Historical Background
The concept of intravenous anaesthesia dates to 1656, when Christopher Wren administered opium intravenously via a quill. Modern TIVA became practical only with the introduction of propofol in the 1980s and the development of target-controlled infusion (TCI) systems. Kruger-Thiemer first described the theoretical framework for achieving steady-state blood concentrations using multi-compartment pharmacokinetic models, later clinically implemented by Schwilden and colleagues. The bolus-elimination-transfer (BET) scheme became the cornerstone of TCI design.
Components of TIVA
| Component | Drug(s) |
|---|
| Hypnotic | Propofol (most common), Ketamine, Midazolam, Etomidate |
| Opioid/Analgesic | Remifentanil (preferred), Fentanyl, Sufentanil, Alfentanil |
| Muscle Relaxant | Vecuronium, Rocuronium, Cisatracurium |
The propofol + remifentanil combination is the gold standard TIVA regimen due to their complementary pharmacokinetics.

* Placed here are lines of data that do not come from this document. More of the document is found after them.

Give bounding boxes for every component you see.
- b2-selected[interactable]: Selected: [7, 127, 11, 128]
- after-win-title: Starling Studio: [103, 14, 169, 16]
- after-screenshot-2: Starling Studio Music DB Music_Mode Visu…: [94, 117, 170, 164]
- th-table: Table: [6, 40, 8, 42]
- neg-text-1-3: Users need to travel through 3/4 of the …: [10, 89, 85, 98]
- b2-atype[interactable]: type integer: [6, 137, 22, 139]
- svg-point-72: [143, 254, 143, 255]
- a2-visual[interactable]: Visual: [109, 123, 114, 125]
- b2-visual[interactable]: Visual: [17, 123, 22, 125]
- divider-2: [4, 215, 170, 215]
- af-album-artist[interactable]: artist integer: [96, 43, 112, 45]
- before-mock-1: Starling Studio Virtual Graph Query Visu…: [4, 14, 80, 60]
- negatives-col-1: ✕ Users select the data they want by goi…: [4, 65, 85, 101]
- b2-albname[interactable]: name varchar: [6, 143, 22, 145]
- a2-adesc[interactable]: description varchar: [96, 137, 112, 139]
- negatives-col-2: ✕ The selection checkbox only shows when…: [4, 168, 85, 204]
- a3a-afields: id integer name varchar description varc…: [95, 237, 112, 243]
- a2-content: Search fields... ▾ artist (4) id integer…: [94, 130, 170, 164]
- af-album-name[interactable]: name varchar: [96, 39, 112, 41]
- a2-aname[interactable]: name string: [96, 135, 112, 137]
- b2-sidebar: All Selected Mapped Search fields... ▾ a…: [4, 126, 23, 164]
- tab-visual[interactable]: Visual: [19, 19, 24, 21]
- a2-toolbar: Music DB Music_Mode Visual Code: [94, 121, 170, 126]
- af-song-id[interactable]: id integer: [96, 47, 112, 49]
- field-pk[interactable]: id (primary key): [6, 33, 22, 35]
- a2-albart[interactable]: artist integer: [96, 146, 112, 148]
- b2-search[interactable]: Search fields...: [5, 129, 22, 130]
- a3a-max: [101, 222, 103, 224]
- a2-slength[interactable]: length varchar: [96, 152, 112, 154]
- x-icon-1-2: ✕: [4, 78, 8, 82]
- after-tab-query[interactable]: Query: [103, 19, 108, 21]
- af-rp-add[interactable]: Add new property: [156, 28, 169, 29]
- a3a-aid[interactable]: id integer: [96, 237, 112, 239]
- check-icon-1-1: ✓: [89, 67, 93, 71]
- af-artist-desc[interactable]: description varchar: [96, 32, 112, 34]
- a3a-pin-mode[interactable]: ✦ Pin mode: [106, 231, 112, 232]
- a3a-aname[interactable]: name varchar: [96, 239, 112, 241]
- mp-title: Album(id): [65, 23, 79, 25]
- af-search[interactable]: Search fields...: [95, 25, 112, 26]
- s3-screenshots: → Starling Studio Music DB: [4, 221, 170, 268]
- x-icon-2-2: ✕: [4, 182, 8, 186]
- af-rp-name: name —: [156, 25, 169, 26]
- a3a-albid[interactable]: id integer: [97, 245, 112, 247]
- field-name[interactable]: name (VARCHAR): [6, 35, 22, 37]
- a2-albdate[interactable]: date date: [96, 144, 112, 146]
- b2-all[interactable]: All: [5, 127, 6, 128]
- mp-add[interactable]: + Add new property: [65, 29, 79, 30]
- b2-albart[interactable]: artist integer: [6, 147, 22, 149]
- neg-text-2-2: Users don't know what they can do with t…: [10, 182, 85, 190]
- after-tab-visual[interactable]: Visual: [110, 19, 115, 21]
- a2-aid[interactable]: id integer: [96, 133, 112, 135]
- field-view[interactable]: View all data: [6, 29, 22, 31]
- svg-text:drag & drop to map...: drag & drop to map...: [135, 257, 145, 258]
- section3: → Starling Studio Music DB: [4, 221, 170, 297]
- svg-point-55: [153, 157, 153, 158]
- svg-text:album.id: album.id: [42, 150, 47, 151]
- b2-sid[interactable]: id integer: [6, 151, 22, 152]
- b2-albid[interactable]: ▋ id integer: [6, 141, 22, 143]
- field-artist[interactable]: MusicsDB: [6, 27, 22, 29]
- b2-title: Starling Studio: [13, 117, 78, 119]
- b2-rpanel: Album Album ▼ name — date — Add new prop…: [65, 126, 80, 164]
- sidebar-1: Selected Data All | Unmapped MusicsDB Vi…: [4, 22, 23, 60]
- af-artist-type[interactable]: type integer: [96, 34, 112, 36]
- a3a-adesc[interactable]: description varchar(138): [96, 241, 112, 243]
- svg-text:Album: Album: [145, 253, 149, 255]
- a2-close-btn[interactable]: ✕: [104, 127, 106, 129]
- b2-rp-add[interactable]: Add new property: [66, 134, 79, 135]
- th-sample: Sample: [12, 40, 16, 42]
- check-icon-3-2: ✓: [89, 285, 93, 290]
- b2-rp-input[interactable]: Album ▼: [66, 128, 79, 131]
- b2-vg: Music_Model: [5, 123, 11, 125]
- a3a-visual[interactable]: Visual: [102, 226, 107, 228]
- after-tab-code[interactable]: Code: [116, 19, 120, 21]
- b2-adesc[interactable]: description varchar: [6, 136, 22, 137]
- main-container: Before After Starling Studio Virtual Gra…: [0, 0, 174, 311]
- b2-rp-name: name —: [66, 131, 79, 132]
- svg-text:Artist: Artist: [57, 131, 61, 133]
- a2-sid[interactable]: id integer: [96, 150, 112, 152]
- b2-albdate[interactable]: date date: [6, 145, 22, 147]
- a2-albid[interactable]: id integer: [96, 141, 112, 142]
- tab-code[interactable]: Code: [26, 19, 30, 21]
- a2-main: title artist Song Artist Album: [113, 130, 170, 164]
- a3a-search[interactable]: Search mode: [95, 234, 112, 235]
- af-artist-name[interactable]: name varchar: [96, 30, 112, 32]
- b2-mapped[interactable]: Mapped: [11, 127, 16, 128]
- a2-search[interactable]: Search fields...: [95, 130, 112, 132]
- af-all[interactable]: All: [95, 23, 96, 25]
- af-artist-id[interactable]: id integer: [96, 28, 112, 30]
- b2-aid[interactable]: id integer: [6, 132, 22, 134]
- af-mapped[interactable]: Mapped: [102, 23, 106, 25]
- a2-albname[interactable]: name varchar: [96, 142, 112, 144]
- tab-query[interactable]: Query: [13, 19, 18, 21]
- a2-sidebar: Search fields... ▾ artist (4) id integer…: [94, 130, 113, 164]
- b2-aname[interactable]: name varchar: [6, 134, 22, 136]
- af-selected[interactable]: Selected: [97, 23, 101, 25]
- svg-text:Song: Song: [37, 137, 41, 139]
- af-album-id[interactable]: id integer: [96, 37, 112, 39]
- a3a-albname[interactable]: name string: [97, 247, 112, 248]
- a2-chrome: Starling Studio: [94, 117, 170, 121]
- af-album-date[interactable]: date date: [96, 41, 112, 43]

Pharmacokinetics of Key Drugs
Propofol
Propofol (2,6-di-isopropyl phenol) is the cornerstone of TIVA.
Distribution:
- Highly lipophilic; rapid redistribution after bolus
- Three-compartment pharmacokinetic model
- Initial distribution half-life: 2-8 minutes
- Slow distribution half-life: 30-70 minutes
- Elimination half-life: 4-23.5 hours
- Volume of distribution at steady state: 150-700 L
- Central compartment volume: 6-40 L (smaller in elderly due to reduced cardiac output)
Metabolism:
- Clearance: 1.5-2.2 L/min (exceeds hepatic blood flow)
- Hepatic oxidation to 1,4-diisopropyl quinol, followed by glucuronide conjugation
- Extrahepatic metabolism confirmed (kidney accounts for ~30% of clearance; lungs contribute 20-30% first-pass)

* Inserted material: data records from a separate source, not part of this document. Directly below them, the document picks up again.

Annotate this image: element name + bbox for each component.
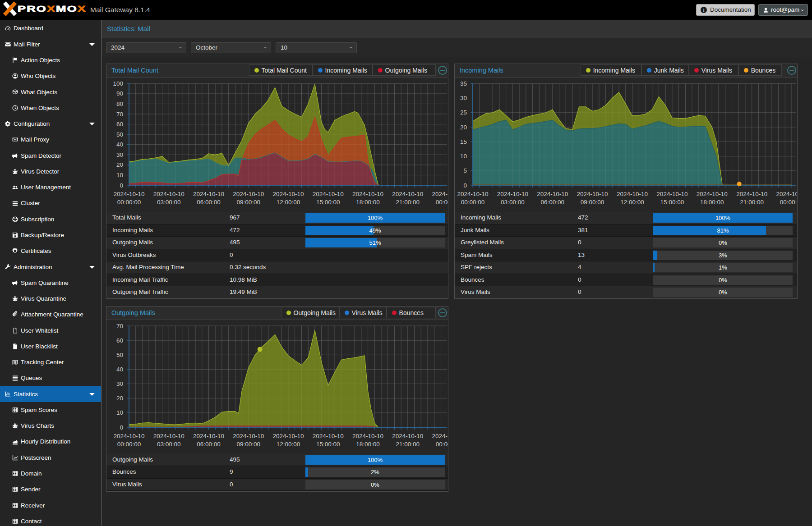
svg-text:06:00:00: 06:00:00 [197,441,221,448]
svg-text:15: 15 [460,138,467,145]
svg-text:2024-10-10: 2024-10-10 [193,433,224,439]
svg-text:100: 100 [113,80,123,87]
svg-text:50: 50 [116,352,123,358]
svg-text:10: 10 [460,153,467,160]
svg-text:00:00:00: 00:00:00 [117,199,141,206]
svg-text:2024-10-10: 2024-10-10 [457,191,488,197]
svg-text:2024-10-10: 2024-10-10 [577,191,608,197]
svg-text:25: 25 [460,109,467,116]
svg-text:03:00:00: 03:00:00 [157,441,181,448]
svg-text:2024-10-10: 2024-10-10 [432,433,448,439]
svg-text:12:00:00: 12:00:00 [277,441,300,448]
svg-text:00:00:00: 00:00:00 [461,199,485,206]
svg-text:0: 0 [120,182,123,189]
svg-text:2024-10-10: 2024-10-10 [352,191,383,197]
svg-text:2024-10-10: 2024-10-10 [697,191,728,197]
svg-text:06:00:00: 06:00:00 [197,199,221,206]
svg-text:2024-10-10: 2024-10-10 [113,433,144,439]
svg-text:40: 40 [116,366,123,373]
svg-text:2024-10-10: 2024-10-10 [432,191,448,197]
svg-text:03:00:00: 03:00:00 [501,199,525,206]
svg-text:12:00:00: 12:00:00 [620,199,644,206]
svg-text:2024-10-10: 2024-10-10 [233,191,264,197]
svg-text:03:00:00: 03:00:00 [157,199,181,206]
svg-text:20: 20 [460,124,467,131]
svg-text:21:00:00: 21:00:00 [396,441,420,448]
svg-text:00:00:00: 00:00:00 [117,441,141,448]
svg-text:20: 20 [116,395,123,402]
svg-text:18:00:00: 18:00:00 [356,441,380,448]
svg-text:2024-10-10: 2024-10-10 [776,191,797,197]
svg-text:09:00:00: 09:00:00 [581,199,604,206]
svg-text:06:00:00: 06:00:00 [541,199,565,206]
svg-text:21:00:00: 21:00:00 [396,199,420,206]
svg-text:2024-10-10: 2024-10-10 [656,191,687,197]
svg-text:2024-10-10: 2024-10-10 [153,191,185,197]
svg-text:18:00:00: 18:00:00 [700,199,724,206]
svg-text:2024-10-10: 2024-10-10 [113,191,144,197]
svg-text:2024-10-10: 2024-10-10 [313,191,344,197]
svg-text:2024-10-10: 2024-10-10 [392,433,423,439]
svg-text:80: 80 [116,101,123,107]
svg-text:00:00:00: 00:00:00 [436,199,448,206]
svg-text:15:00:00: 15:00:00 [316,441,340,448]
svg-text:2024-10-10: 2024-10-10 [272,433,304,439]
svg-text:2024-10-10: 2024-10-10 [272,191,304,197]
svg-text:30: 30 [460,95,467,101]
svg-text:2024-10-10: 2024-10-10 [313,433,344,439]
svg-text:30: 30 [116,380,123,387]
svg-text:20: 20 [116,161,123,168]
svg-text:2024-10-10: 2024-10-10 [617,191,648,197]
svg-text:10: 10 [116,172,123,178]
svg-text:21:00:00: 21:00:00 [740,199,764,206]
svg-text:2024-10-10: 2024-10-10 [392,191,423,197]
svg-text:40: 40 [116,141,123,148]
svg-text:60: 60 [116,121,123,128]
svg-text:2024-10-10: 2024-10-10 [537,191,568,197]
svg-text:12:00:00: 12:00:00 [277,199,300,206]
svg-text:09:00:00: 09:00:00 [237,441,261,448]
svg-text:30: 30 [116,151,123,158]
svg-text:2024-10-10: 2024-10-10 [736,191,767,197]
svg-text:10: 10 [116,409,123,416]
svg-text:70: 70 [116,323,123,329]
svg-text:00:00:00: 00:00:00 [780,199,797,206]
svg-text:90: 90 [116,90,123,97]
svg-text:2024-10-10: 2024-10-10 [233,433,264,439]
svg-text:60: 60 [116,337,123,344]
svg-text:0: 0 [463,182,467,189]
svg-text:2024-10-10: 2024-10-10 [153,433,185,439]
svg-text:15:00:00: 15:00:00 [660,199,684,206]
svg-text:0: 0 [120,424,123,431]
svg-text:09:00:00: 09:00:00 [237,199,261,206]
svg-text:15:00:00: 15:00:00 [316,199,340,206]
svg-text:2024-10-10: 2024-10-10 [497,191,528,197]
svg-text:5: 5 [463,167,467,174]
svg-text:00:00:00: 00:00:00 [436,441,448,448]
svg-text:70: 70 [116,111,123,118]
svg-text:2024-10-10: 2024-10-10 [352,433,383,439]
svg-text:50: 50 [116,131,123,138]
svg-text:18:00:00: 18:00:00 [356,199,380,206]
svg-text:2024-10-10: 2024-10-10 [193,191,224,197]
svg-text:35: 35 [460,80,467,87]
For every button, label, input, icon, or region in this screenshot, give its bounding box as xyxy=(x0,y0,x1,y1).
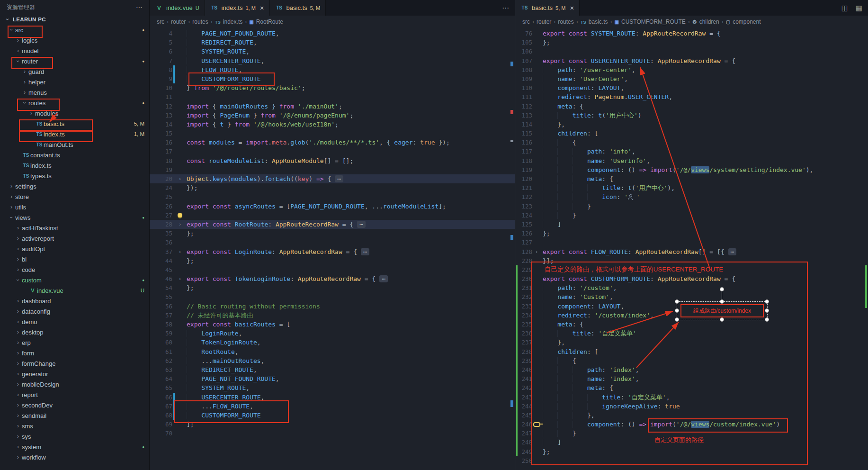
code-line-55[interactable]: 55 xyxy=(150,292,515,301)
code-line-109[interactable]: 109 name: 'UserCenter', xyxy=(515,74,868,83)
folded-code-icon[interactable]: ⋯ xyxy=(357,221,366,228)
tree-item-custom[interactable]: ›custom● xyxy=(0,275,149,285)
fold-chevron-icon[interactable]: › xyxy=(175,274,185,283)
chevron-right-icon[interactable]: › xyxy=(8,183,15,190)
code-line-28[interactable]: 28›export const RootRoute: AppRouteRecor… xyxy=(150,220,515,229)
code-line-4[interactable]: 4 PAGE_NOT_FOUND_ROUTE, xyxy=(150,29,515,38)
tree-item-system[interactable]: ›system● xyxy=(0,442,149,452)
code-line-250[interactable]: 250 xyxy=(515,456,868,465)
tree-item-routes[interactable]: ›routes● xyxy=(0,98,149,108)
code-line-6[interactable]: 6 SYSTEM_ROUTE, xyxy=(150,47,515,56)
chevron-right-icon[interactable]: › xyxy=(14,308,22,315)
tree-item-index.ts[interactable]: TSindex.ts xyxy=(0,160,149,171)
code-line-245[interactable]: 245 }, xyxy=(515,411,868,420)
breadcrumb-item-basic.ts[interactable]: basic.ts xyxy=(589,18,608,25)
code-line-105[interactable]: 105}; xyxy=(515,38,868,47)
breadcrumb-item-src[interactable]: src xyxy=(157,18,164,25)
tree-item-sys[interactable]: ›sys xyxy=(0,431,149,442)
breadcrumb-item-CUSTOMFORM_ROUTE[interactable]: CUSTOMFORM_ROUTE xyxy=(621,18,686,25)
fold-chevron-icon[interactable]: › xyxy=(532,247,541,256)
folded-code-icon[interactable]: ⋯ xyxy=(335,175,343,182)
code-line-116[interactable]: 116 { xyxy=(515,138,868,147)
tree-item-views[interactable]: ›views● xyxy=(0,212,149,223)
code-line-15[interactable]: 15 xyxy=(150,129,515,138)
code-line-118[interactable]: 118 name: 'UserInfo', xyxy=(515,156,868,165)
chevron-right-icon[interactable]: › xyxy=(14,391,22,398)
close-icon[interactable]: × xyxy=(570,4,574,11)
chevron-right-icon[interactable]: › xyxy=(14,371,22,377)
chevron-right-icon[interactable]: › xyxy=(14,423,22,429)
code-line-66[interactable]: 66 USERCENTER_ROUTE, xyxy=(150,393,515,402)
code-line-110[interactable]: 110 component: LAYOUT, xyxy=(515,83,868,92)
tree-item-index.vue[interactable]: Vindex.vueU xyxy=(0,285,149,296)
code-line-24[interactable]: 24}); xyxy=(150,183,515,192)
code-line-70[interactable]: 70 xyxy=(150,429,515,438)
code-line-128[interactable]: 128›export const FLOW_ROUTE: AppRouteRec… xyxy=(515,247,868,256)
tree-item-workflow[interactable]: ›workflow xyxy=(0,452,149,462)
chevron-right-icon[interactable]: › xyxy=(14,350,22,356)
breadcrumb-item-src[interactable]: src xyxy=(522,18,530,25)
chevron-right-icon[interactable]: › xyxy=(14,266,22,273)
code-line-243[interactable]: 243 title: '自定义菜单', xyxy=(515,393,868,402)
code-line-54[interactable]: 54}; xyxy=(150,283,515,292)
code-line-124[interactable]: 124 } xyxy=(515,211,868,220)
tree-item-generator[interactable]: ›generator xyxy=(0,369,149,379)
breadcrumb-item-routes[interactable]: routes xyxy=(192,18,208,25)
code-line-230[interactable]: 230export const CUSTOMFORM_ROUTE: AppRou… xyxy=(515,274,868,283)
code-line-63[interactable]: 63 REDIRECT_ROUTE, xyxy=(150,365,515,374)
code-line-36[interactable]: 36 xyxy=(150,238,515,247)
code-line-107[interactable]: 107export const USERCENTER_ROUTE: AppRou… xyxy=(515,56,868,65)
code-line-46[interactable]: 46›export const TokenLoginRoute: AppRout… xyxy=(150,274,515,283)
chevron-right-icon[interactable]: › xyxy=(14,318,22,325)
code-line-60[interactable]: 60 TokenLoginRoute, xyxy=(150,338,515,347)
tree-item-activereport[interactable]: ›activereport xyxy=(0,233,149,244)
tree-item-mobileDesign[interactable]: ›mobileDesign xyxy=(0,379,149,389)
code-line-121[interactable]: 121 title: t('用户中心'), xyxy=(515,183,868,192)
code-line-235[interactable]: 235 meta: { xyxy=(515,320,868,329)
tree-item-demo[interactable]: ›demo xyxy=(0,316,149,327)
code-line-232[interactable]: 232 name: 'Custom', xyxy=(515,292,868,301)
code-line-123[interactable]: 123 } xyxy=(515,202,868,211)
chevron-right-icon[interactable]: › xyxy=(21,68,28,75)
chevron-right-icon[interactable]: › xyxy=(14,256,22,262)
tree-item-code[interactable]: ›code xyxy=(0,264,149,275)
code-line-59[interactable]: 59 LoginRoute, xyxy=(150,329,515,338)
chevron-right-icon[interactable]: › xyxy=(14,225,22,231)
tree-item-sms[interactable]: ›sms xyxy=(0,421,149,431)
tree-item-mainOut.ts[interactable]: TSmainOut.ts xyxy=(0,139,149,150)
code-line-115[interactable]: 115 children: [ xyxy=(515,129,868,138)
folded-code-icon[interactable]: ⋯ xyxy=(379,275,388,282)
code-line-111[interactable]: 111 redirect: PageEnum.USER_CENTER, xyxy=(515,92,868,101)
chevron-right-icon[interactable]: › xyxy=(14,443,22,450)
code-line-44[interactable]: 44}; xyxy=(150,256,515,265)
code-line-12[interactable]: 12import { mainOutRoutes } from './mainO… xyxy=(150,102,515,111)
folded-code-icon[interactable]: ⋯ xyxy=(728,248,737,255)
code-line-67[interactable]: 67 ...FLOW_ROUTE, xyxy=(150,402,515,411)
chevron-down-icon[interactable]: › xyxy=(8,26,15,34)
chevron-right-icon[interactable]: › xyxy=(21,79,28,85)
code-line-5[interactable]: 5 REDIRECT_ROUTE, xyxy=(150,38,515,47)
code-line-247[interactable]: 247 } xyxy=(515,429,868,438)
chevron-right-icon[interactable]: › xyxy=(14,360,22,367)
code-line-246[interactable]: 246 component: () => import('/@/views/cu… xyxy=(515,420,868,429)
code-line-62[interactable]: 62 ...mainOutRoutes, xyxy=(150,356,515,365)
code-line-229[interactable]: 229 xyxy=(515,265,868,274)
tree-item-secondDev[interactable]: ›secondDev xyxy=(0,400,149,410)
chevron-right-icon[interactable]: › xyxy=(14,47,22,54)
chevron-down-icon[interactable]: › xyxy=(15,57,21,65)
code-line-56[interactable]: 56// Basic routing without permissions xyxy=(150,302,515,311)
breadcrumb-item-routes[interactable]: routes xyxy=(558,18,573,25)
code-line-233[interactable]: 233 component: LAYOUT, xyxy=(515,302,868,311)
code-line-11[interactable]: 11 xyxy=(150,92,515,101)
code-line-237[interactable]: 237 }, xyxy=(515,338,868,347)
tree-item-settings[interactable]: ›settings xyxy=(0,181,149,191)
tree-item-modules[interactable]: ›modules xyxy=(0,108,149,118)
code-line-126[interactable]: 126}; xyxy=(515,229,868,238)
code-line-61[interactable]: 61 RootRoute, xyxy=(150,347,515,356)
code-line-16[interactable]: 16const modules = import.meta.glob('./mo… xyxy=(150,138,515,147)
code-line-117[interactable]: 117 path: 'info', xyxy=(515,147,868,156)
close-icon[interactable]: × xyxy=(260,4,264,11)
chevron-right-icon[interactable]: › xyxy=(14,298,22,304)
chevron-right-icon[interactable]: › xyxy=(14,402,22,408)
folded-code-icon[interactable]: ⋯ xyxy=(361,248,369,255)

- Propofol inhibits CYP3A4 (even at 3 mcg/mL, reduces CYP3A4 activity by ~37%)
Context-Sensitive Half-Time (CSHT):
- For infusions up to 8 hours, CSHT remains <40 minutes
- Since the required decrease in concentration for awakening is <50%, recovery remains rapid even after prolonged infusion - this makes propofol ideal for TIVA
Simulation of propofol-remifentanil interaction at skin incision and time to recovery (Miller's Anesthesia, 10e)
Remifentanil
- Ultra-short-acting synthetic mu-opioid agonist
- Ester hydrolysis by nonspecific plasma and tissue esterases (independent of hepatic/renal function)
- Context-sensitive half-time: 3-5 minutes (does NOT increase with infusion duration)
- Elimination half-life: ~8-20 minutes
- Dose: 0.05-2 mcg/kg/min by infusion
- Uniquely, neonates have more rapid clearance than older children due to larger volume of distribution and esterase activity
Remifentanil + Propofol interaction: When added to a propofol plasma concentration of 2 mcg/mL, remifentanil concentration required for suppression of surgical stimuli follows a synergistic interaction. The optimal combination is propofol ~2.5 mcg/mL and a lower remifentanil concentration to minimize recovery time.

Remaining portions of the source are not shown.